Search Limitations and Bypassing them.
-
I am trying to get all the phone numbers of users for a group, to send them notifications. The number of users are in the range of 1-2 Million. I have a couple of questions,
- Is FA the best place to have such time of queries or should I create a pipeline and publish updates elsewhere?
- Is there an API planned which can allow me to get users data with specific fields - name, phone number or just the data field?
- Is it advisable to modify elastic search to index only certain properties and get results directly from there without fetching the database - Bypassing FA APIs? (I have updated the index.max_result_window to the number of results that I am expecting). Is there is way to make those queries through FA?
-
Also there is an issue of the query that FA uses to get the results from PSQL. So there is limit of ~32k even if elastic search is not the limiting factor. https://stackoverflow.com/questions/1009706/postgresql-max-number-of-parameters-in-in-clause.
-
Is FA the best place to have such time of queries or should I create a pipeline and publish updates elsewhere?
I think you have a couple of choices:
- build a pipeline based on webhooks, possibly publishing each user to s3 or another datastore
- querying elasticsearch directly
- querying fusionauth
- changing to the database engine
Given your other requirements (the ability to pick off just the phone number and name), I'd test out querying elasticsearch directly, or, if your queries are all simple, switching to the database search engine.
I'd pursue the pipeline approach only if the direct queries didn't perform well, because it's more moving pieces to break.
Is there an API planned which can allow me to get users data with specific fields - name, phone number or just the data field?
This is not currently planned, but feel free to open a feature request with more details. Feel free to reference this post and your previous github comment. I could see that being a useful API change, similar to how you can specify sort fields.

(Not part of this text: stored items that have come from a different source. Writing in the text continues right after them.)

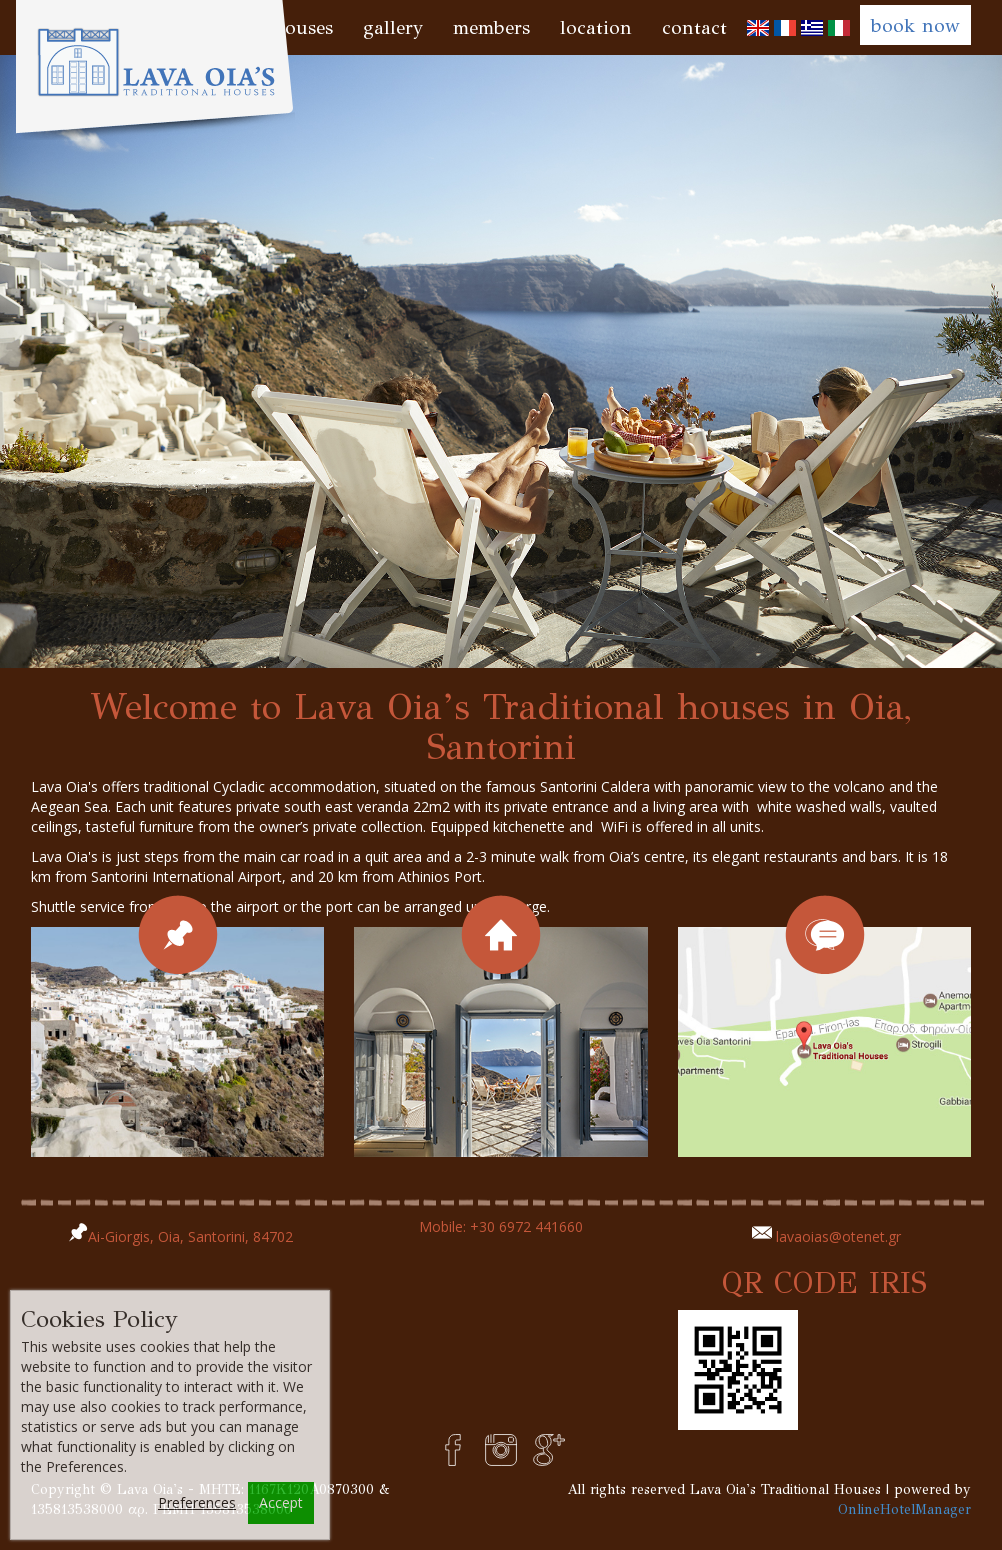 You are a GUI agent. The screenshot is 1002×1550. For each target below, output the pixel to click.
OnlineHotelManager (904, 1509)
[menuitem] (758, 27)
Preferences (197, 1502)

Is it advisable to modify elastic search to index only certain properties and get results directly from there without fetching the database - Bypassing FA APIs? (I have updated the index.max_result_window to the number of results that I am expecting). Is there is way to make those queries through FA?
We pretty much pass through the elasticsearch queries, letting ES do what it is good at. Modifying the elasticsearch index settings shouldn't cause any issues, but is not something we test.
You'll also want to keep an eye on https://github.com/FusionAuth/fusionauth-issues/issues/494 which should make it possible to query directly from fusionauth.
Also there is an issue of the query that FA uses to get the results from PSQL. So there is limit of ~32k even if elastic search is not the limiting factor. https://stackoverflow.com/questions/1009706/postgresql-max-number-of-parameters-in-in-clause.
I don't believe that this limit applies. Have you seen this limit?